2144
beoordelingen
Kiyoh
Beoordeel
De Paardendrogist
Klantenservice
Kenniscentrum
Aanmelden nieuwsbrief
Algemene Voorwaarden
..............................
Write out the entries above once more, without altering anything.

2144
beoordelingen
Kiyoh
Beoordeel
De Paardendrogist
Klantenservice
Kenniscentrum
Aanmelden nieuwsbrief
Algemene Voorwaarden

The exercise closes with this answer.